Zelandakh, on 2016-July-13, 08:41, said:
One comment stood out for me "people are stupid". Really? So because the people MIGHT vote to hunt down Mexicans they are less intelligent or responsible than the people who get elected then manufacture a reason to go to war and slaughter thousands of people on the pretense that there is a threat? Or who actually CAUSE a threat by their manipulation of events and interference in other country's affairs which lead to lives without any future or hope for millions of people living in refugee camps, sometimes for two and three generations? Or make decisions leading to the very real possibility, according to scientists, that the oceans are dying, the world is increasingly losing arable land to desertification, which is a direct threat to the potential of the world to feed people, a situation entirely avoidable? Or adopt policies which lead to a debt load that would have led to bankruptcy a long time ago in any normal household but that is blithely ignored as it careens ever upward? You consider that good government? It seems to me that the attitude that people are stupid is indeed the attitude that most politicians have and that's why they feel free to ignore voters wishes as soon as they get into power, and that's precisely the reason that people around the world are becoming increasingly restless with their governments.
The "elected officials" can be elected only from the people offered as choices and it seems to be often the case that the electorate is not particularly happy about any of the choices they are being given.

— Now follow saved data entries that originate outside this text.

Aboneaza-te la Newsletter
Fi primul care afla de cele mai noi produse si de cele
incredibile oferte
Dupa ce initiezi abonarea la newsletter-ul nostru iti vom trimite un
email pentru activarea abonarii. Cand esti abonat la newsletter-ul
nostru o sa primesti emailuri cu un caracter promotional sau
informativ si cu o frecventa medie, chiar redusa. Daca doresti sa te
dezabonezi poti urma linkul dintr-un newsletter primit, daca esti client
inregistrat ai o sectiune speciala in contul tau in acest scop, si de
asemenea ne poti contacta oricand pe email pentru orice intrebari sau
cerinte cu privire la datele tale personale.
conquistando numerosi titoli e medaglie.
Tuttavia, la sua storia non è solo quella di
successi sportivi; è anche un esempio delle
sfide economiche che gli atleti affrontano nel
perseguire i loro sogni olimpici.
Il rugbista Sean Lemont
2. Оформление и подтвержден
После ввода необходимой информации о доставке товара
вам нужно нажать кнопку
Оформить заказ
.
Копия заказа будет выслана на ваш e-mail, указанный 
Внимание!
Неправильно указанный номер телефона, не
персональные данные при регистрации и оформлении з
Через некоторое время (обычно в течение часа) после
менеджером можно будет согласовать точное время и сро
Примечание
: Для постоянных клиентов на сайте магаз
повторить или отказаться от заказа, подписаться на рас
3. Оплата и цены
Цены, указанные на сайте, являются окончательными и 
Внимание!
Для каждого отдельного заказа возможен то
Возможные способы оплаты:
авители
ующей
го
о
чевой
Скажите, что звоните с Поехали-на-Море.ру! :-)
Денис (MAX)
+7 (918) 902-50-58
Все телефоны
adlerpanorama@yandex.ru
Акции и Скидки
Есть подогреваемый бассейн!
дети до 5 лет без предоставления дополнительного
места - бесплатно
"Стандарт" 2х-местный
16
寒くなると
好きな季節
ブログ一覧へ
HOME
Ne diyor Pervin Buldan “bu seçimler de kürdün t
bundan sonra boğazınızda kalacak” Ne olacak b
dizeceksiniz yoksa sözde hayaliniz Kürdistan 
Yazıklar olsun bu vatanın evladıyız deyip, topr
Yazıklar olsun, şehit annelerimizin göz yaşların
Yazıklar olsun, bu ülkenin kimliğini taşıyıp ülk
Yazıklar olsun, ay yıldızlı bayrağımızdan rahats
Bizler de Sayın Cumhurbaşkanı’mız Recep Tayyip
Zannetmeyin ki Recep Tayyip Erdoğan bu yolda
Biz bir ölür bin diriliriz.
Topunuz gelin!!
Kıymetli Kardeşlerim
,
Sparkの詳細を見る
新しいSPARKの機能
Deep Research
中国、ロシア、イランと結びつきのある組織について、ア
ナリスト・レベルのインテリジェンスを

Good examples are the apparently relatively unenthusiastic response by a whole lot of Americans to the choices in the upcoming Presidential election, or indeed the rate of voter turnout in most western elections.

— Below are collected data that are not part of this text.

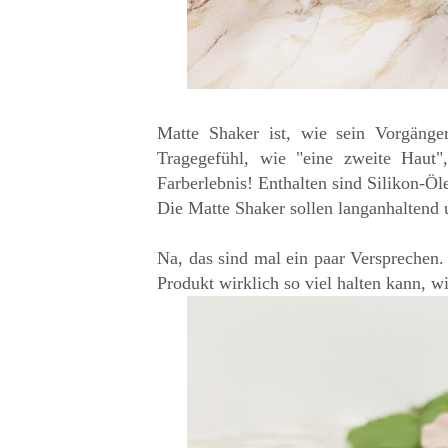
Matte Shaker ist, wie sein Vorgänger
Tragegefühl, wie "eine zweite Haut"
Farberlebnis! Enthalten sind Silikon-Öl
Die Matte Shaker sollen langanhaltend u
Na, das sind mal ein paar Versprechen.
Produkt wirklich so viel halten kann, wi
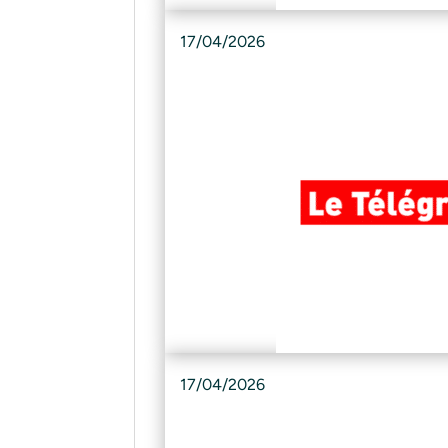
17/04/2026
17/04/2026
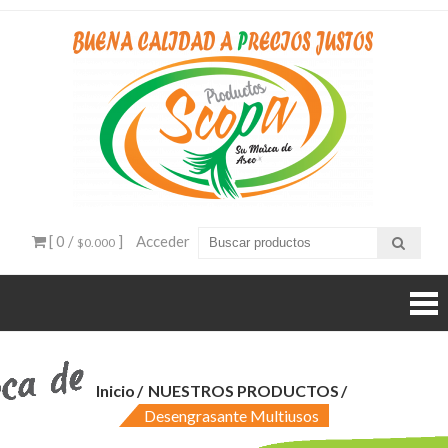
Ir
al
contenido
Produ
venta
productos
Sco
aseo
bogota
[ 0 /
]
Acceder
$0.000
Inicio
NUESTROS PRODUCTOS
Desengrasante Multiusos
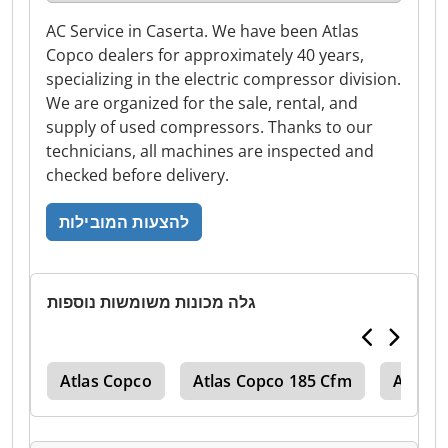
AC Service in Caserta. We have been Atlas
Copco dealers for approximately 40 years,
specializing in the electric compressor division.
We are organized for the sale, rental, and
supply of used compressors. Thanks to our
technicians, all machines are inspected and
checked before delivery.
להצעות המובילות
גלה מכונות משומשות נוספות
110
Atlas Copco
Atlas Copco 185 Cfm
Atlas 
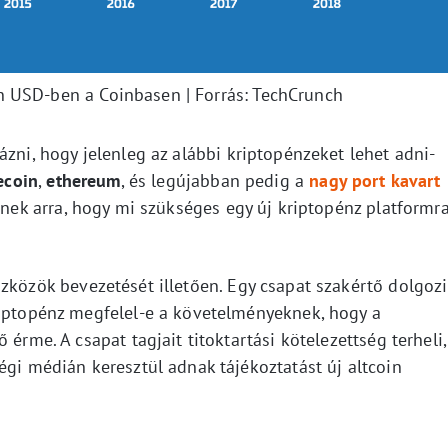
 USD-ben a Coinbasen | Forrás: TechCrunch
ázni, hogy jelenleg az alábbi kriptopénzeket lehet adni-
tecoin
,
ethereum
, és legújabban pedig a
nagy port kavart
rnek arra, hogy mi szükséges egy új kriptopénz platformr
zközök bevezetését illetően. Egy csapat szakértő dolgozi
riptopénz megfelel-e a követelményeknek, hogy a
 érme. A csapat tagjait titoktartási kötelezettség terheli,
égi médián keresztül adnak tájékoztatást új altcoin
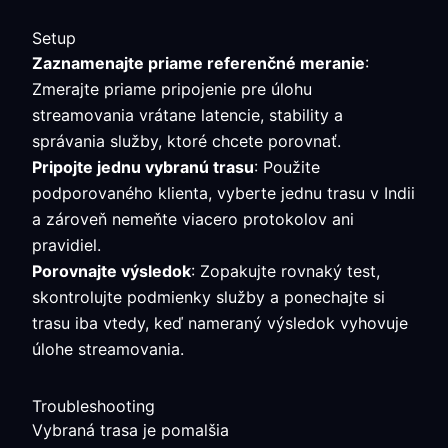
Setup
Zaznamenajte priame referenčné meranie
:
Zmerajte priame pripojenie pre úlohu
streamovania vrátane latencie, stability a
správania služby, ktoré chcete porovnať.
Pripojte jednu vybranú trasu
: Použite
podporovaného klienta, vyberte jednu trasu v Indii
a zároveň nemeňte viacero protokolov ani
pravidiel.
Porovnajte výsledok
: Zopakujte rovnaký test,
skontrolujte podmienky služby a ponechajte si
trasu iba vtedy, keď nameraný výsledok vyhovuje
úlohe streamovania.
Troubleshooting
Vybraná trasa je pomalšia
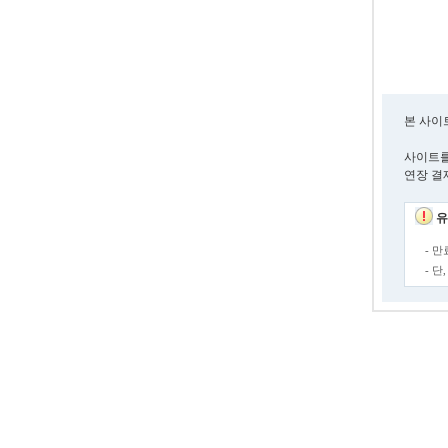
본 사이
사이트를
연장 결
유
- 
- 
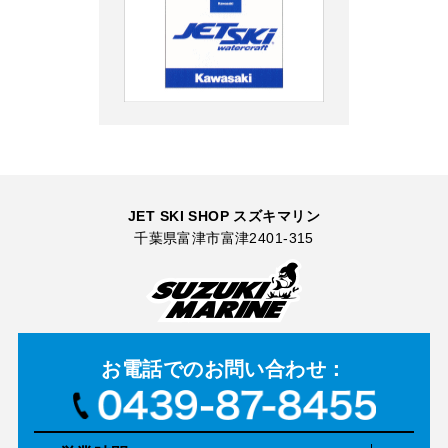
JET SKI SHOP スズキマリン
千葉県富津市富津2401-315
お電話での
お問い合わせ：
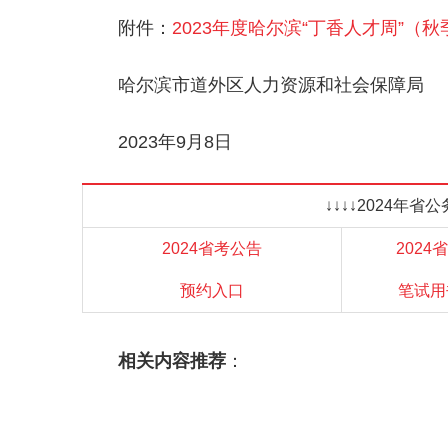
附件：
2023年度哈尔滨“丁香人才周”
哈尔滨市道外区人力资源和社会保障局
2023年9月8日
↓↓↓↓2024年
2024省考公告
2024
预约入口
笔试用
相关内容推荐
：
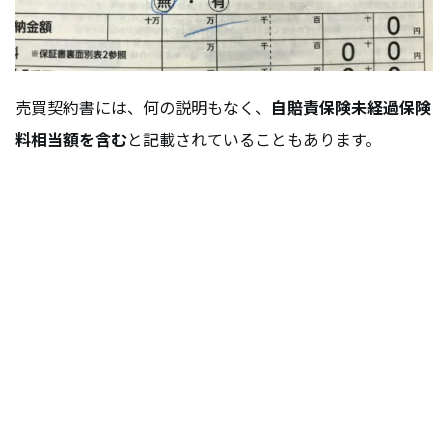
売買契約書には、何の説明もなく、
自賠責保険未経過保険
料相当額を含む
と記載されていることもあります。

The vast majority of politicians seem to believe that their responsibility is not to the people but to their party, come hell or high water. No matter what the party, the objective is to get elected, obviously, and then to stay in power, so electoral districts are rearranged; failed politicians get parachuted into "secure" ridings so as to get back into power; voter eligibility is restricted and all sorts of other shenanigans employed to tilt the odds in their favor are common tactics. What has any of that got to do with democracy?
I think the concept that people are stupid is a very unfortunate and arrogant attitude. People may be ill/misinformed, scared, they may be manipulated and forced into situations they don't understand and don't know how to cope with. But I most decidedly do NOT buy into the idea that because someone was elected they are automatically wiser or better informed or any more capable of making a good decision than anyone else. What being elected demonstrates is a desire to have power, for whatever purpose, and that they know how to get elected, usually as much a result of being a good party member, as anything else. That's all. To assume otherwise is like assuming that someone who rode the winning horse at the Kentucky Derby will automatically be adept at playing bridge.
I also don't believe that the majority of people are vicious and hostile by nature, but that much of today's world is pushing people into defensiveness. When something like the Japanese tsunami, or the Katrina hurricane happens, for sure there were some who tried to take advantage, but there were thousands more who tried to help. So where is this deep mistrust of and disdain for common people coming from and were the Founding Fathers so entirely wrong in trying to set up a system entrusting people's own future to them rather than to what is virtually a self selected group?